• WORK INSTRUCTIONS: Every line below from the one containing "Browse by Journal" through the one containing "Стоимость авто в" is to be printed exactly, with the pictures omitted.

• MATERIAL SUPPLIED:
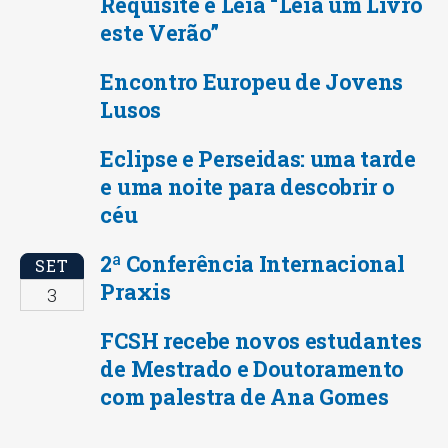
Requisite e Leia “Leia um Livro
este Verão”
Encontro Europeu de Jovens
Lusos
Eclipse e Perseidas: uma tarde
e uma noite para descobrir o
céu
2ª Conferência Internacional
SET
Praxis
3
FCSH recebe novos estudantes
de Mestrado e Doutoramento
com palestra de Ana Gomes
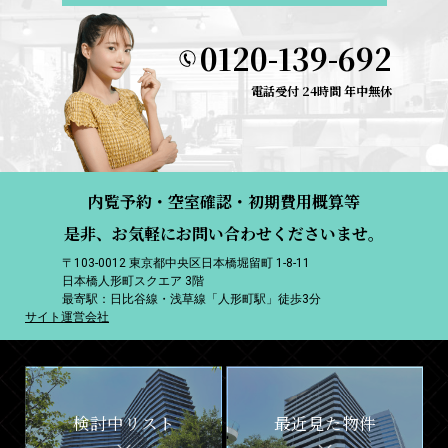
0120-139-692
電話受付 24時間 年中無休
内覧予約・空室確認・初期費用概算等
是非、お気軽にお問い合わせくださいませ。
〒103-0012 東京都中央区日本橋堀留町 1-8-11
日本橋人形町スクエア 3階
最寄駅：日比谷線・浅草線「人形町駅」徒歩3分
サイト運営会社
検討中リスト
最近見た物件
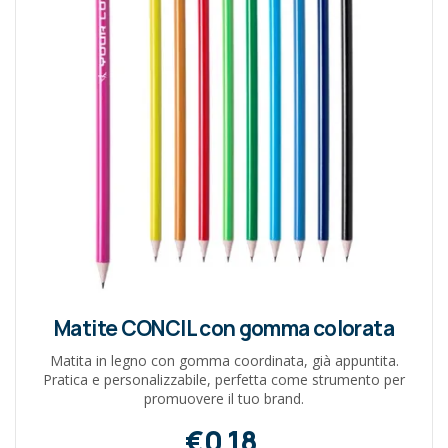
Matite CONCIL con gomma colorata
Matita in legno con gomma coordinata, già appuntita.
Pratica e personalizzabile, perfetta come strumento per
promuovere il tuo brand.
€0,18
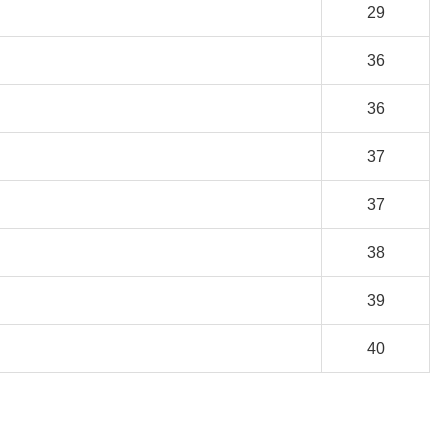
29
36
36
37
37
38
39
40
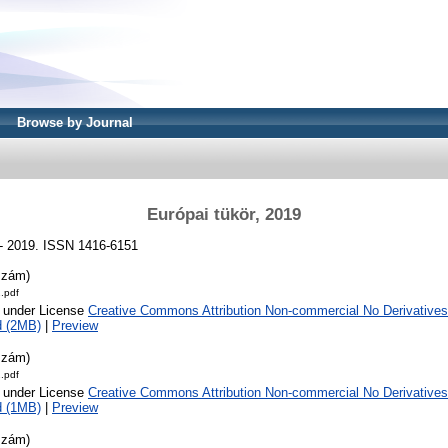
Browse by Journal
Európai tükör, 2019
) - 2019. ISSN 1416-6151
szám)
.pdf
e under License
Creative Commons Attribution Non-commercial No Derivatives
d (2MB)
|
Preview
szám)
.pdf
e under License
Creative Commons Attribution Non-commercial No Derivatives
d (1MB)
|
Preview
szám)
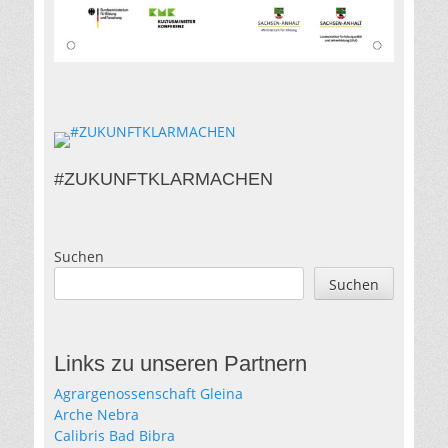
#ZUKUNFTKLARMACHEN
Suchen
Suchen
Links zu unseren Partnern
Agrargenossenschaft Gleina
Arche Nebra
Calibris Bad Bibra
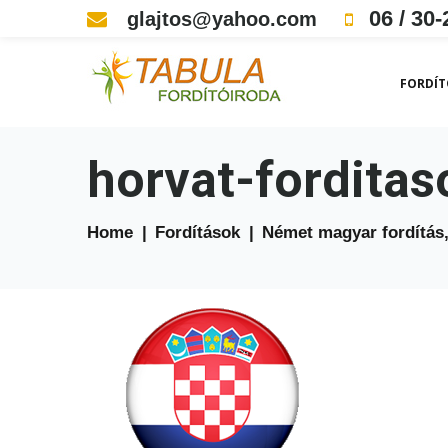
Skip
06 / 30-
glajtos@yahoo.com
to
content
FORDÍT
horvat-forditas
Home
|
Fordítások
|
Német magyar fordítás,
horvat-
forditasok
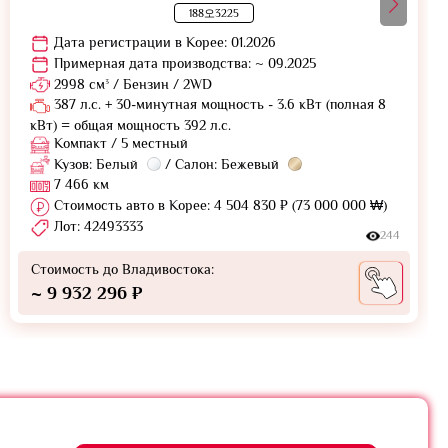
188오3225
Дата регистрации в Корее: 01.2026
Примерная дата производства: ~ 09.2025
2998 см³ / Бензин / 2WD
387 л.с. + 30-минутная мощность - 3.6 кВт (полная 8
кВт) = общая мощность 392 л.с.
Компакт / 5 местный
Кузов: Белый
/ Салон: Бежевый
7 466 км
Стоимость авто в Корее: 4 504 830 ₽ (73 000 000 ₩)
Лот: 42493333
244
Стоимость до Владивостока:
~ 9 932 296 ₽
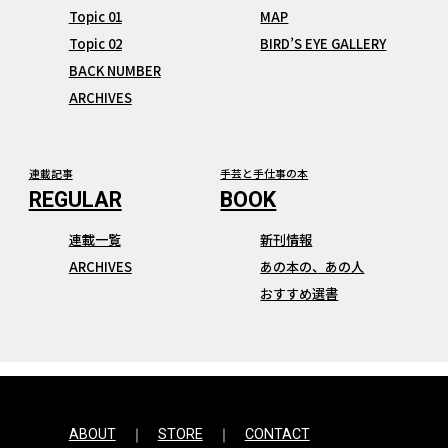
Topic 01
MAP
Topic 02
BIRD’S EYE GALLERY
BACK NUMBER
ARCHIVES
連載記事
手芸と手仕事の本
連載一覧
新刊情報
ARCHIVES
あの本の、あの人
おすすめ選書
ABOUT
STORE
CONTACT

• RESPONSE FOR THIS EXERCISE:
Browse by Journal
Európai tükör, 2019
) - 2019. ISSN 1416-6151
szám)
.pdf
e under License
Creative Commons Attribution Non-commercial No Derivatives
d (2MB)
|
Preview
szám)
.pdf
e under License
Creative Commons Attribution Non-commercial No Derivatives
d (1MB)
|
Preview
szám)
#ZUKUNFTKLARMACHEN
Suchen
Suchen
Links zu unseren Partnern
Agrargenossenschaft Gleina
Arche Nebra
Calibris Bad Bibra
Skip
06 / 30-
glajtos@yahoo.com
to
content
FORDÍT
horvat-forditas
Home
|
Fordítások
|
Német magyar fordítás,
horvat-
forditasok
188오3225
Дата регистрации в Корее: 01.2026
Примерная дата производства: ~ 09.2025
2998 см³ / Бензин / 2WD
387 л.с. + 30-минутная мощность - 3.6 кВт (полная 8
кВт) = общая мощность 392 л.с.
Компакт / 5 местный
Кузов: Белый
/ Салон: Бежевый
7 466 км
Стоимость авто в Корее: 4 504 830 ₽ (73 000 000 ₩)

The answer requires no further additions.